Research from data centre service provider Telehouse Europe found that 56% of respondents said their organisations struggle to measure the emissions of AI workloads accurately. The company said the issue creates a barrier for businesses that want to demonstrate the environmental impact of AI use inside their operations.
The findings point to a wider gap between confidence in AI as a sustainability lever and the data used to verify that claim. Telehouse Europe reported that 89% of UK IT decision-makers said AI is accelerating their ability to achieve net-zero emissions and broader ESG targets. The research said the lack of reliable emissions data leaves enterprises without evidence that links AI adoption to measurable environmental outcomes.
Spending priorities
The survey also highlighted competing priorities in AI investment decisions. Telehouse Europe said 45% of IT decision-makers listed sustainability as a top priority for AI-related spending. Respondents more often prioritised productivity at 62% and cost at 49%.
The research suggested this split between stated ambition and procurement focus could shape how organisations design AI programmes and assess their outcomes. Many firms appear to view sustainability as a strategic objective for the decade while continuing to prioritise near-term operational metrics when budgets get allocated.
2030 targets
At a long-term planning level, the research showed strong belief in AI's role in meeting environmental commitments. Telehouse Europe found that 79% of IT decision-makers said AI is essential to meeting their 2030 sustainability targets.
Operational choices did not consistently reflect that intent. Only 23% of respondents said 'renewable energy mix and efficiency' was a key factor when choosing an AI infrastructure partner, according to Telehouse Europe. That points to a limited role for energy sourcing criteria in supplier selection for AI workloads, despite the high electricity demand associated with model training and inference.
Telehouse Europe framed this as a governance challenge as AI use becomes more central to business processes. Emissions measurement for AI workloads remains difficult for many organisations because the work often runs across shared infrastructure, multiple locations, and different service providers. Firms also face varying reporting methods across data centres and cloud services.
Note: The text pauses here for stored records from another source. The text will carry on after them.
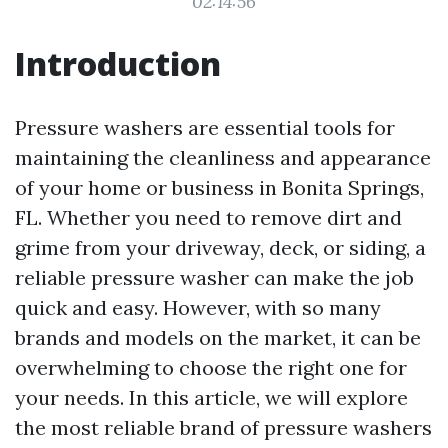
02:14:56
Introduction
Pressure washers are essential tools for
maintaining the cleanliness and appearance
of your home or business in Bonita Springs,
FL. Whether you need to remove dirt and
grime from your driveway, deck, or siding, a
reliable pressure washer can make the job
quick and easy. However, with so many
brands and models on the market, it can be
overwhelming to choose the right one for
your needs. In this article, we will explore
the most reliable brand of pressure washers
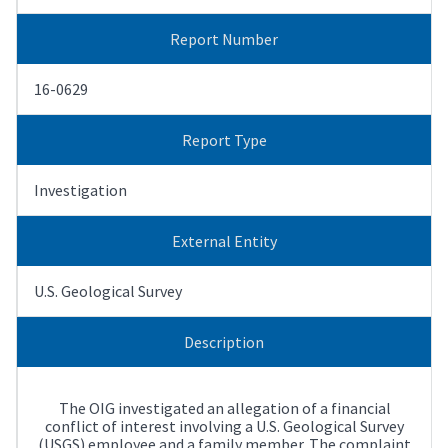
Report Number
16-0629
Report Type
Investigation
External Entity
U.S. Geological Survey
Description
The OIG investigated an allegation of a financial
conflict of interest involving a U.S. Geological Survey
(USGS) employee and a family member. The complaint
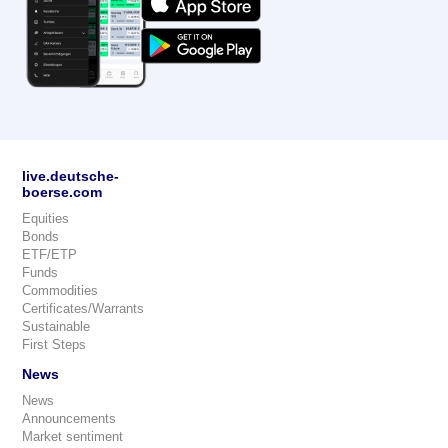
live.deutsche-
boerse.com
Equities
Bonds
ETF/ETP
Funds
Commodities
Certificates/Warrants
Sustainable
First Steps
News
News
Announcements
Market sentiment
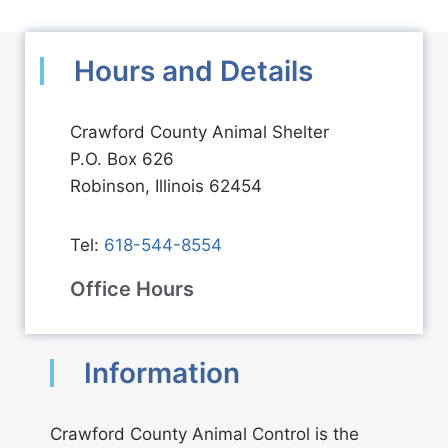
Hours and Details
Crawford County Animal Shelter
P.O. Box 626
Robinson, Illinois 62454
Tel:
618-544-8554
Office Hours
Information
Crawford County Animal Control is the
The survey results suggest many organisations have not yet established consistent internal reporting for AI-related energy consumption and emissions.
Resilience questions
The research also looked at infrastructure resilience as AI workloads grow in importance. Telehouse Europe reported that 93% of IT decision-makers said geopolitical uncertainty is influencing infrastructure strategy.
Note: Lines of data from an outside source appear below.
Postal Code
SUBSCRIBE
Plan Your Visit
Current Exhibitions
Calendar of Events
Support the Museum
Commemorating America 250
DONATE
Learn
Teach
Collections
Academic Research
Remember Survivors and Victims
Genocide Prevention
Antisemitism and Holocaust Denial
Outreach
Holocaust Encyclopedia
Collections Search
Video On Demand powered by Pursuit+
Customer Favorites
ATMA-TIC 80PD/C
However, respondents also indicated that switching AI inference capacity could take time during disruption. Telehouse Europe said 59% of IT decision-makers reported it would take more than an hour to switch AI inference workloads to an alternative site if a regional incident took their primary UK AI data centre offline. The company linked that to preparedness challenges as organisations increase reliance on AI for business-critical services.
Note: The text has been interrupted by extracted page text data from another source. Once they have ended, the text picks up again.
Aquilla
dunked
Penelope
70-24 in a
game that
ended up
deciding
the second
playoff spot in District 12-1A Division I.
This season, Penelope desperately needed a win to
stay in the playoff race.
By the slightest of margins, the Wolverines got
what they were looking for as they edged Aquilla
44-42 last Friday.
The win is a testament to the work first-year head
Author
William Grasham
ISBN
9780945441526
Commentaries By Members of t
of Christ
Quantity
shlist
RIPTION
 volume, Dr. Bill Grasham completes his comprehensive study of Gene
Telehouse Europe positions itself in the data centre market and operates colocation facilities, including the London Docklands campus. The company said it uses electricity from 100% renewable sources for its data centres.
Telehouse Europe Executive Vice President and General Manager Mark Pestridge commented on the gap between confidence and measurement.
"AI has earned its place in sustainability strategies but belief in its potential is running ahead of evidence. Firms are confident in AI's contribution to efficiency, yet far less equipped to measure or verify its environmental cost. Until carbon visibility improves and sustainability becomes a core criterion in spending and infrastructure decisions, the sector's green ambitions will remain more aspiration than proof," said Mark Pestridge, Executive Vice President and General Manager, Telehouse Europe.
The survey results add to a growing debate about how organisations account for emissions from digital services, including AI, and how that information feeds into ESG reporting and procurement. Many businesses now treat AI as a mainstream technology investment. The research suggests a mismatch between that adoption curve and the maturity of carbon accounting practices specific to AI workloads.
Telehouse Europe said the research indicates that carbon measurement and operational resilience will remain live issues for UK enterprises as AI usage expands across customer services, analytics, and automation.